Image by: Maria Teneva
About System Design, Chapter 2
Published on: February 3, 2025
In this second part of the series, I’ll focus on key properties that affect how systems behave: Consistency, Availability, Partition Tolerance, Latency, Durability, Fault Tolerance, and Scalability.
Table of Contents
- Introduction
- Consistency
- Availability
- Latency
- Durability
- Fault Tolerance
- Scalability
- Conclusion
- References
Introduction
In the first part of this series, I introduced some fundamental system design concepts. Now, in this second part, I’ll focus on key properties that affect how systems behave: Consistency, Availability, Partition Tolerance, Latency, Durability, Fault Tolerance, and Scalability.
These concepts help us understand how systems handle failures, performance, and growth. I’ll explain each one in a simple way with practical examples. Let’s get started!
Consistency
Consistency means that a system or data remains correct and aligned with certain rules and expectations at all times.
Data Consistency
It means that a dataset or database is always in a valid and consistent state. Example, in an e-commerce site, if a product shows 10 items in stock but goes negative when multiple users buy it, that is an inconsistency.
It is an important part of ACID (Atomicity, Consistency, Isolation, Durability), especially in relational databases. Example, in a banking system, when money is withdrawn from an account, the same amount should be deducted elsewhere. If one part updates but the other does not, it creates an inconsistency.
Okay, what is the ACID?
- Atomicity: A single operation is either completed or not at all.
- Consistency: The database is always in a valid and consistent state.
- Isolation: The operations are independent of each other.
- Durability: Once a transaction is committed, it remains in the database even after a system failure.
We don’t need to go deeper into these concepts for now—just knowing what they are is enough.
Consistency in Distributed Systems
In a system spread across multiple servers or data centers, all nodes must have the same data or update it in a specific way.
They are primarily two types of consistency models that can be used in distributed systems:
- Strong Consistency: Ensures that all nodes must have the same data at the same time.
- Eventual Consistency: Ensures that all nodes will have the same data, but not immediately.
We get approximately a table like this.
Feature | Strong Consistency | Eventual Consistency |
---|---|---|
Speed | Slower due to synchronization overhead. | Faster because updates propagate asynchronously. |
Availability | Lower, as system may reject requests during synchronization. | Higher, as updates are accepted without waiting for synchronization. |
Use Cases | Financial systems, critical applications. | Social media feeds, caching systems. |
Complexity | More complex due to strict coordination. | Simpler and more scalable. |
Trade-off | More consistent data, but slower operations. | Faster operations, but less consistent data. |
Okay, let’s see a diagram to understand this better.

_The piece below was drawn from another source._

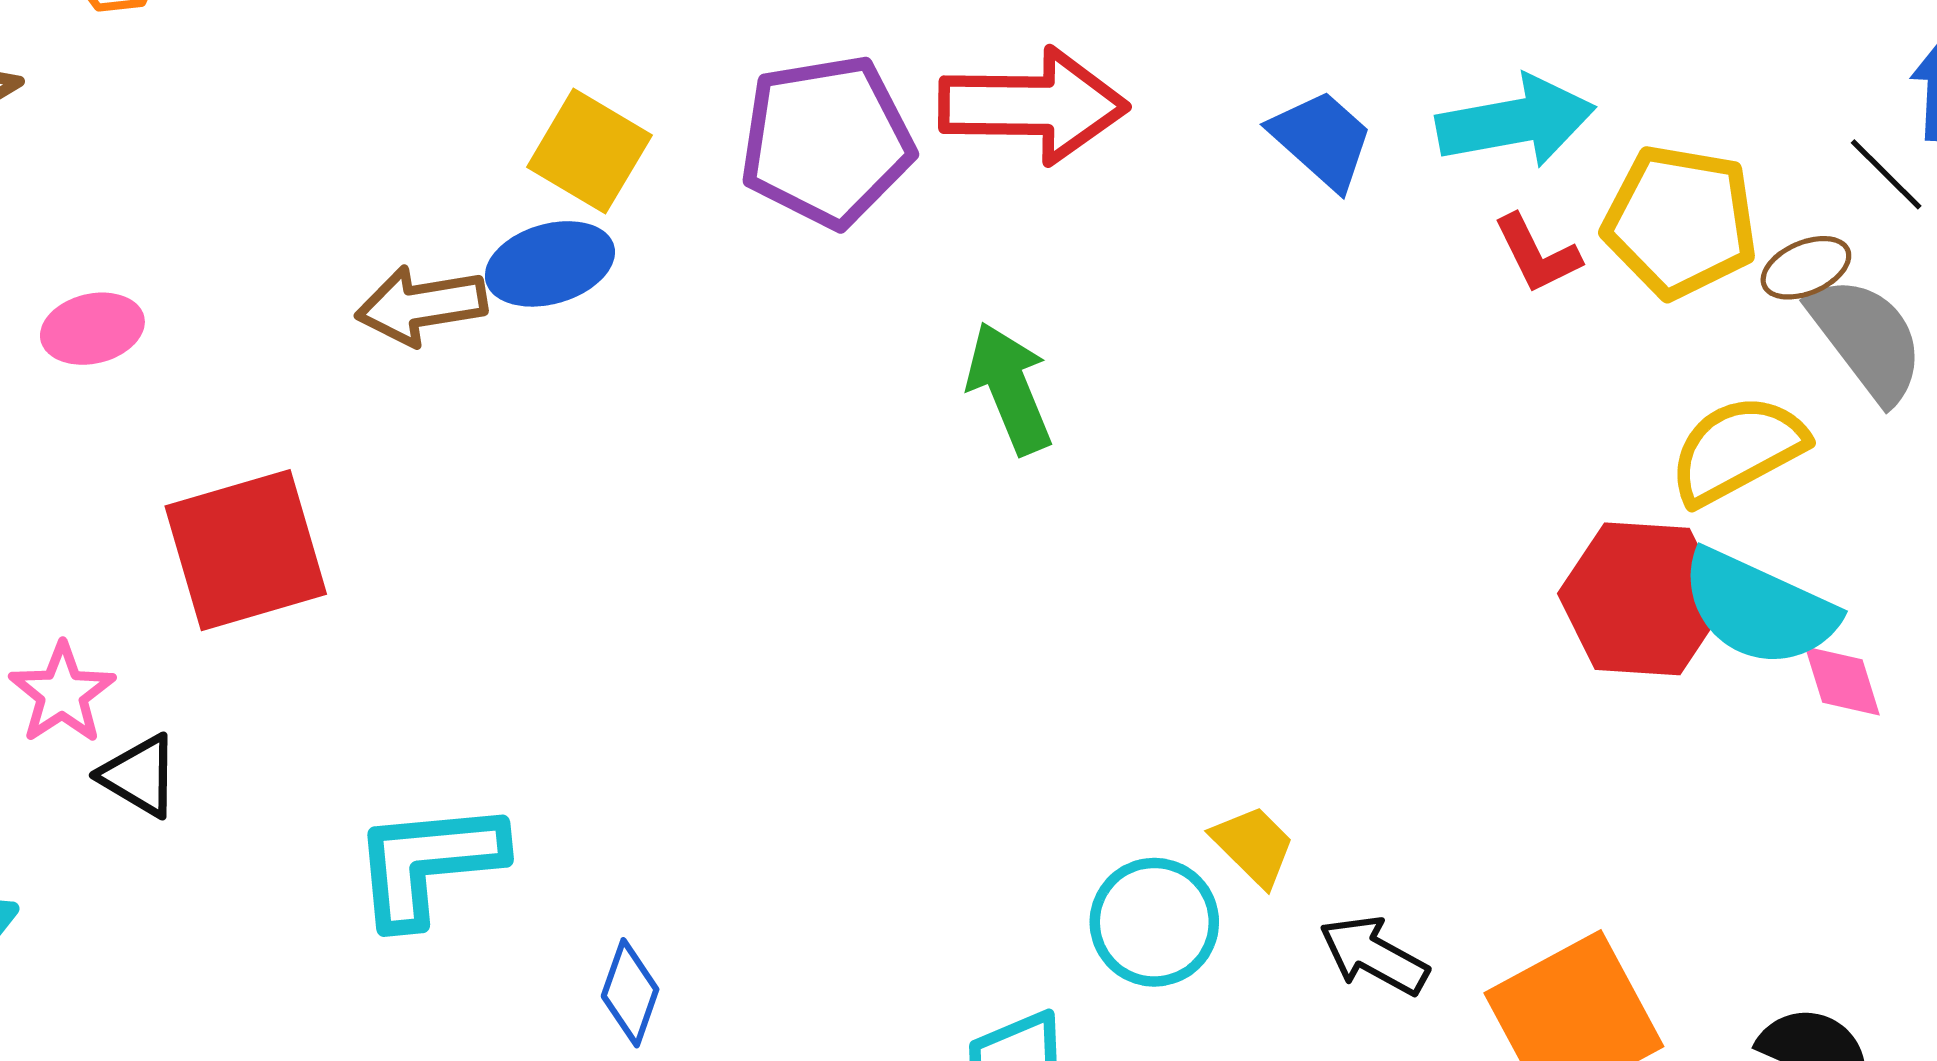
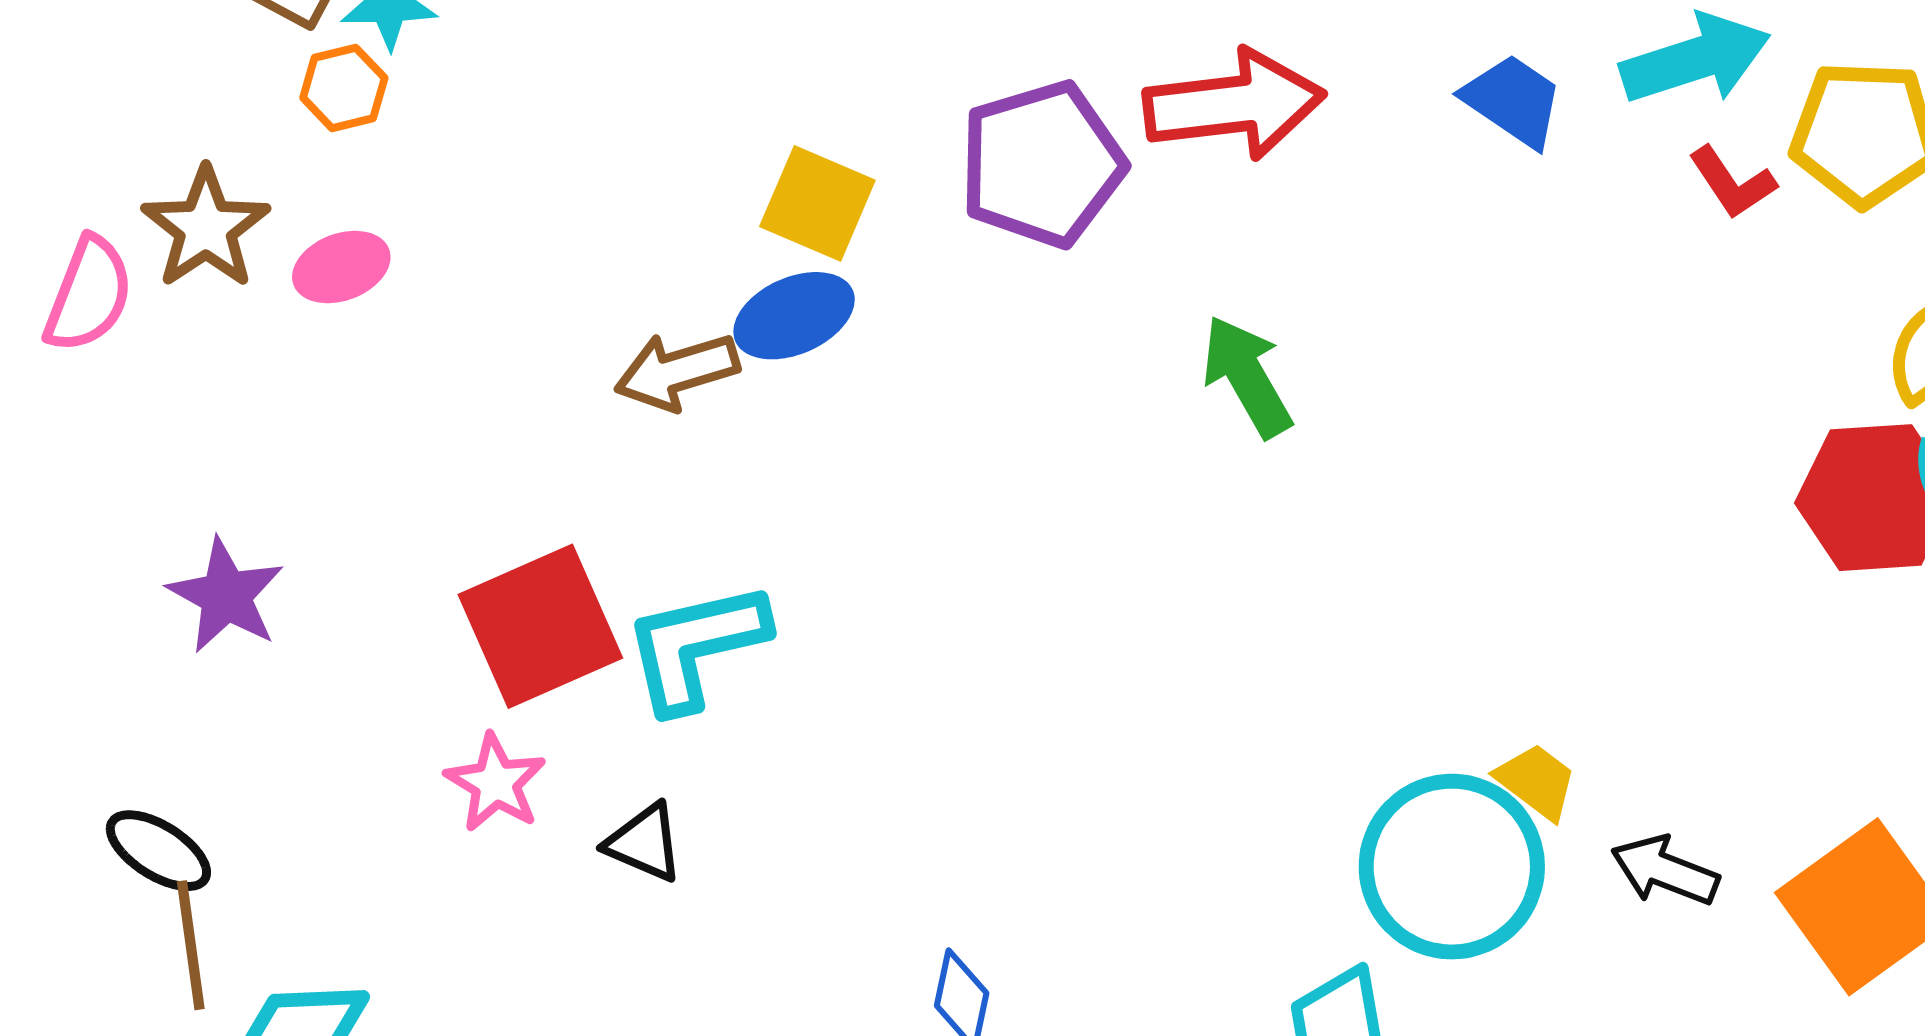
pink ellipse: (92, 329) -> (341, 267), moved
pink star: (62, 693) -> (496, 783), moved
black triangle: (140, 776) -> (644, 843), moved
cyan L-shape: (428, 863) -> (696, 646), moved
cyan circle: (1154, 922) -> (1452, 867), size x1.5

graph TD; A[n = Total Replicas] -->|Read from r replicas| B(Read Process); A -->|Write to w replicas| C(Write Process); B --> D{r + w > n ?}; C --> D; D -->|Yes| E(Strong Consistency); D -->|No| F(Eventual Consistency);
- If r + w > n, the system has strong consistency. This is because reading and writing overlap at least in one replica, ensuring that all reads get the latest data.
- If r + w ≤ n, the system has eventual consistency. This means the data read might be outdated sometimes, but it will be updated over time.
For a practical example, you can check out my simple implementation using Go and Redis at github.com/yplog/consistency-demo.
Availability
Availability is a critical concept in distributed systems to ensure that the system is always accessible. Techniques like redundancy, fault tolerance, partition tolerance, and load balancing help improve availability in system design.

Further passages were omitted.